Veronica Riemer: The MPOWER package provides countries with a roadmap to help them meet their commitments to the global tobacco treaty - the WHO Framework Convention on Tobacco Control, which came into force in 2005.

Story 2

Veronica Riemer: On the 6th February, the world marked International Day of Zero Tolerance to Female Genital Mutilation. Female genital mutilation is the partial or total removal of the external female genitalia or other injury to the female genital organs for non-medical reasons. It is often carried out in unhygienic conditions without anaesthetic. In extreme cases, it can result in death.

Elise Johansen from the WHO Department of Gender, Reproductive Rights, Sexual Health and Adolescence explains the problem.

Elise Johansen: It is of concern to WHO because it is an unnecessary procedure which has no health benefits, but has serious long- and short-term health risks, and because it is a violation of the right of the child and the right of women. It is also a very widespread procedure with between 100 and 140 million girls who are living now with the consequences of FGM, and there are an additional 3 million girls at risk every year.

Veronica Riemer: The ceremony is still carried out in over 25 African countries and several countries in Asia and the Middle East. Migration has also increased the number of girls and women living outside their place of origin who have undergone or may undergo the practice.
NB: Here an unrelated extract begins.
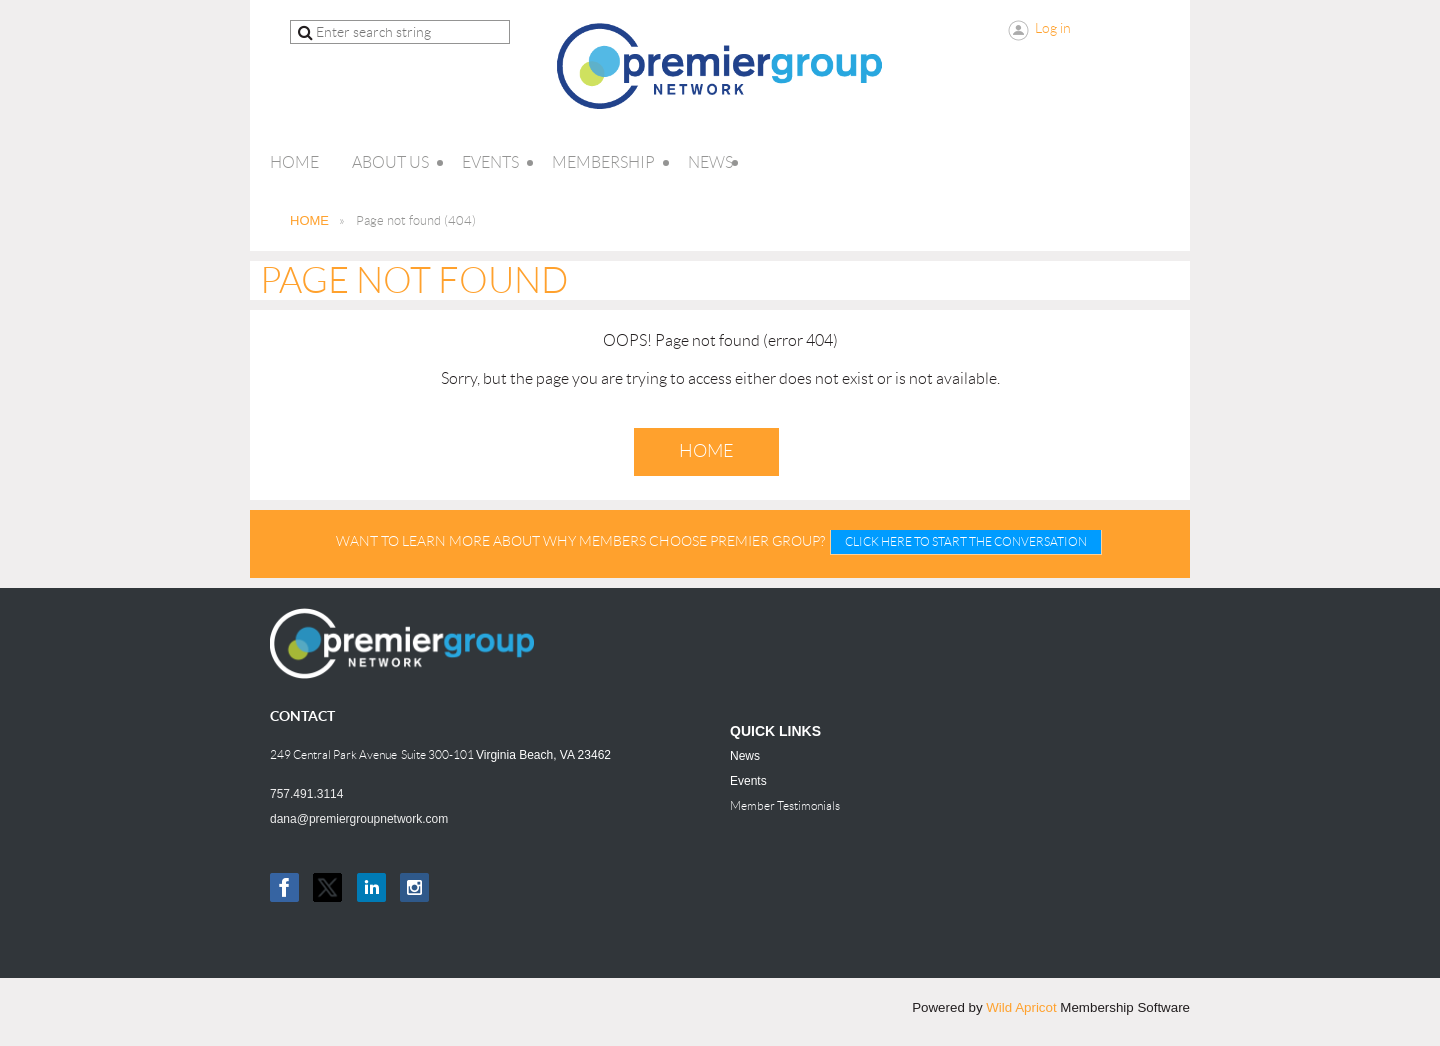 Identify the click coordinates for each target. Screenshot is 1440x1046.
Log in (1053, 28)
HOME (309, 220)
Dr Heli Bathija, in the WHO Department of Reproductive Health and Research explains the long-term consequences.

Dr Heli Bathija: We know from our research that women who have undergone this procedure in their childhood and youth, when they are pregnant and ready to give birth, they themselves are at risk and their infant is at risk of dying. Often, for these women their labour is longer, they have more caesarean sections, they have more tearing, they have a need to stay longer in the hospital and also the blood loss is greater.

Veronica Riemer: So what action is being taken?

Dr Heli Bathija: In the past few years, we feel that there is momentum building. There is more understanding of what we can do to stop the practice. So many organizations within the UN system and NGO and local organizations are working together. There is a clear consensus that you have to work on many ways, you don't have just one single answer. We have to work together with the community.